Hal itu dipertegas Edward Gibbon secara empiris-historis berkenaan dengan 
runtuhnya kekaisaran Romawi, yang mengemukakan, kemerosotan moral adalah 
penyebab hancurnya bangsa-bangsa di dunia. 

            Dari konteks historis-universal (Benny Susetyo, Hancurnya Etika 
Politik, 2004), korupsi sudah terjadi semenjak Kekaisaran Romawi ketika terjadi 
kasus penyuapan hakim saat itu. Dalam sejarah Mesir, Babilonia, Ibrani, India, 
Cina, Yunani, dan Romawi kuno, korupsi terjadi dalam bentuk dan aktivitas 
kepemerintahan. Misalnya, Hammurabi (Babilonia), yang memerintah tahun 1200 SM, 
pernah memerintahkan aparaturnya untuk menyelidiki masalah penyuapan. Shamash 
(Raja Asiria) sekitar tahun 200 SM menghukum hakim yang menerima uang suap. 
Berbagai cerita lainnya juga menunjukkan bahwa sejarah korupsi sudah setua 
sejarah manusia. 

            Dalam historiografi perpolitikan dan ketatanegaraan kita, 
barangkali sudah tidak awam lagi politik ideologi permissivisme ala 
Machiavelli, menghalalkan segala cara demi mencapai tujuan, menjadi kelaziman. 
Betapa tidak! Bayangkan, melihat perilaku para elite politisi, kita dapat 
melihat bahwa modus operandi penipuan dan kejahatan publik dalam bentuk 
korupsi, kolusi, dan nepotisme (KKN), dibungkus dengan rekayasa politis yang 
menyesatkan (political simulacrum). Persis seperti yang umum terjadi dalam 
kultur zaman Orde Baru. 

            Adagium Actonian yang masyhur dengan tesis Power Tends to Corrupt, 
Absolute Power Corrupts Absolutely, yang semestinya dikenal sebagai praktik 
kuno karena hukum belum berkembang luas, sedangkan posisi penguasa (Inggris) 
ketika itu masih sangat otoriter, justru di masa kini menjadi justifikasi. 
Maksudnya, siapa yang berkuasa maka ia akan dapat kesempatan dan peluang untuk 
berkorupsi sebesar kekuasaannya itu sendiri.
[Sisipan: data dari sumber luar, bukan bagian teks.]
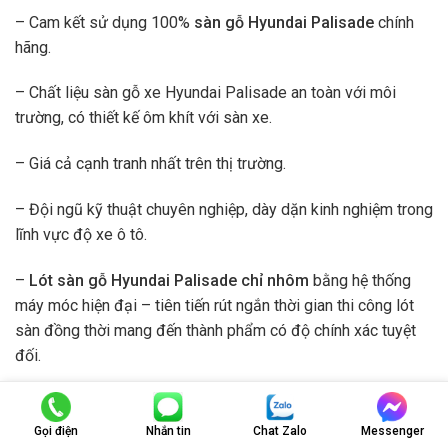
– Cam kết sử dụng 100%
sàn gỗ Hyundai Palisade
chính
hãng.
– Chất liệu sàn gỗ xe Hyundai Palisade an toàn với môi
trường, có thiết kế ôm khít với sàn xe.
– Giá cả cạnh tranh nhất trên thị trường.
– Đội ngũ kỹ thuật chuyên nghiệp, dày dặn kinh nghiệm trong
lĩnh vực độ xe ô tô.
–
Lót sàn gỗ Hyundai Palisade chỉ nhôm
bằng hệ thống
máy móc hiện đại – tiên tiến rút ngắn thời gian thi công lót
sàn đồng thời mang đến thành phẩm có độ chính xác tuyệt
đối.
– Hỗ trợ tư vấn miễn phí – nhiệt tình và chu đáo.
Gọi điện
Nhắn tin
Chat Zalo
Messenger
– Chế độ bảo hành minh bạch – Chế độ hậu mãi hấp dẫn.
Dari pemerintahan level bawah 
hingga atas di negeri ini, keniscayaan sindrom Actonian itu tak dapat 
disangkal. 

            Kasus tindak pidana korupsi di Komisi Pemilihan Umum (KPU) atau di 
Biro Haji Departemen Agama yang sedang mencuat saat ini, dalam fakta lain 
menunjukkan kredibilitas individu (intelektual-aktivis atau agamawan) telah 
terserap ke dalam sistem yang sarat korup. Banalitas korupsi (Banality of Evil, 
Hannah Arendt) seperti itu sangat wajar. Sebab, jika orang yang baik telah 
terjebak dalam pragmatisme kekuasaan yang sarat korup, dia mesti berada dalam 
domain pragmatisme tersebut. Hal ini membenarkan definisi bahwa dunia politik 
adalah bisnis manipulasi sebagaimana yang dinyatakan Max Lerner (1939), The 
politics is the business of manipulating and exploiting the basic yet complex 
drives of men and that all political progress must reckon with those drives. 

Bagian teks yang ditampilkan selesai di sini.